2. Design and document an analysis plan based on your hypotheses. The plan can include details such as:
- How many observations will be collected? Sample size should often be determined at the beginning of the study using a power analysis. If a sample size is not big enough, we might get a non-significant test result when in reality there really is a significant difference (this is commonly referred to as a Type 2 error or a false negative). This occurs because small sample sizes have low power. Therefore, a power analysis provides you with the sample size required to observe a given effect size with a given level of confidence and a given level of power.
- How will the data be cleaned? Having rules for cleaning criteria is important so you do not commit scientific misconduct in a way that systematically gets rid of cases with response patterns that oppose the relationship you want to see in the data. This could mean creating rules around certain data transformations (e.g., using a log transformation) or creating criteria for case exclusion (e.g., not including cases in the analysis that are more than two standard deviations away from the mean).

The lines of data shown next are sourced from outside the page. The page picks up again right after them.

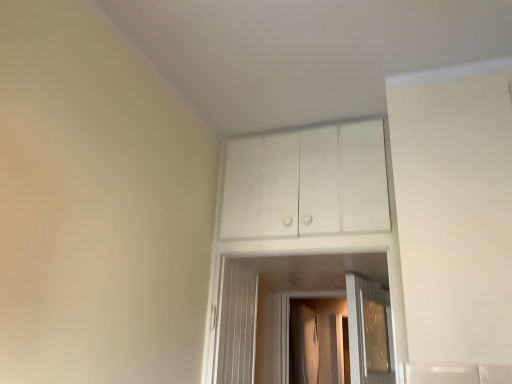 The width and height of the screenshot is (512, 384). What do you see at coordinates (317, 341) in the screenshot?
I see `transparent plastic screen door at center` at bounding box center [317, 341].

This screenshot has height=384, width=512. What are the coordinates of `transparent plastic screen door at center` in the screenshot? It's located at (317, 341).

Find the location of `white matte cabinet at upper center`. white matte cabinet at upper center is located at coordinates (306, 183).

What do you see at coordinates (306, 183) in the screenshot?
I see `white matte cabinet at upper center` at bounding box center [306, 183].

Where is `transparent plastic screen door at center`? This screenshot has width=512, height=384. transparent plastic screen door at center is located at coordinates (317, 341).

Considering the relative positions of white matte cabinet at upper center and transparent plastic screen door at center in the image provided, is white matte cabinet at upper center to the left of transparent plastic screen door at center from the viewer's perspective?

Indeed, white matte cabinet at upper center is positioned on the left side of transparent plastic screen door at center.

Is the position of white matte cabinet at upper center less distant than that of transparent plastic screen door at center?

Yes.

Does point (234, 141) appear closer or farther from the camera than point (341, 317)?

Point (234, 141) is positioned closer to the camera compared to point (341, 317).

From the image's perspective, relative to transparent plastic screen door at center, is white matte cabinet at upper center above or below?

Based on their image positions, white matte cabinet at upper center is located above transparent plastic screen door at center.

From a real-world perspective, is white matte cabinet at upper center physically above transparent plastic screen door at center?

Yes.

Is white matte cabinet at upper center thinner than transparent plastic screen door at center?

Yes.

Does white matte cabinet at upper center have a lesser height compared to transparent plastic screen door at center?

Correct, white matte cabinet at upper center is not as tall as transparent plastic screen door at center.

Does white matte cabinet at upper center have a smaller size compared to transparent plastic screen door at center?

Correct, white matte cabinet at upper center occupies less space than transparent plastic screen door at center.

Could transparent plastic screen door at center be considered to be inside white matte cabinet at upper center?

Definitely not — transparent plastic screen door at center is not inside white matte cabinet at upper center.

From the picture: Are white matte cabinet at upper center and transparent plastic screen door at center located far from each other?

Yes.

Is white matte cabinet at upper center turned away from transparent plastic screen door at center?

Yes, white matte cabinet at upper center's orientation is away from transparent plastic screen door at center.

Can you tell me how much white matte cabinet at upper center and transparent plastic screen door at center differ in facing direction?

The angular difference between white matte cabinet at upper center and transparent plastic screen door at center is 88 degrees.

- What tests or models will be used? Flexibility around model selection is another potential cause for p-hacking. Given the number of models available to the researcher, one will eventually find a model with results that fit the desired story. Specifying the appropriate model ahead of time encourages the researcher to utilize the results from the model that was deemed appropriate.
- What criteria will be used for assessing statistical significance? Researchers are most familiar with this step – setting the criteria for rejecting the null hypotheses. While we’ve seen the significance level set to equal .10, most research should be set to .05 or .01 – thereby making Type 1 error or false positives less likely to occur.
- What criteria will be used for assessing model fit? If a general linear model (GLM; e.g., ANOVA) is fit and reveals omnibus or overall significance, there are additional measures researchers can use to assess model fit, such as r-squared, log-loss, AIC and BIC. These fit measures provide additional criteria to assess the extent to which a model is predicting well.
- What criteria will be used for assessing practical significance? Every statistical test has a calculation to assess effect size. One must determine if the results show a small, medium or large effect.
3. Follow your analysis plan. Many of us have witnessed colleagues endlessly exploring a data set until a desired finding magically appears. By sticking to the analysis plan, the researcher is taking steps to prevent their biases from interfering with the analysis. This also helps fight against the erroneous inclusion of a Type 1 error or false positive results.
4. Take steps to ensure your results are reproducible. Writing a well-commented analysis script that documents all analysis steps and procedures ensures that other researchers can check your work, encourages consistent analysis practices and makes it easier to catch errors. Even if co-workers have access to your method and can replicate the results on the initial data set, a second data set must be used to replicate and validate what you observed. Always show replication on a different data set than the one you initially observed the result on.
5. Report all analyses conducted as opposed to simply the ones that showed desirable results. As we’ve discussed, with enough tests or models statistically significant results will be found simply due to chance. Providing context for what analyses were performed is critical for evaluating the importance of research findings. If you show you ran 100 analyses and you have only five of those that are significant, others will have enough context to be highly suspicious about your results.
Quality research practices
Scientific misconduct isn’t something to shrug off. Many are upset that such misconduct sheds a terrible light on the discipline of psychological research and decreases confidence in the body of knowledge created since 1879. But while academics focus on the building of scientific knowledge, those of us in the applied world should be concerned about the damage we could be doing to our clients or companies. Brands turn to researchers for the sole purpose of helping them produce insight into their business and marketing challenges. If we can’t exercise proper scientific method we could be hurting more than helping.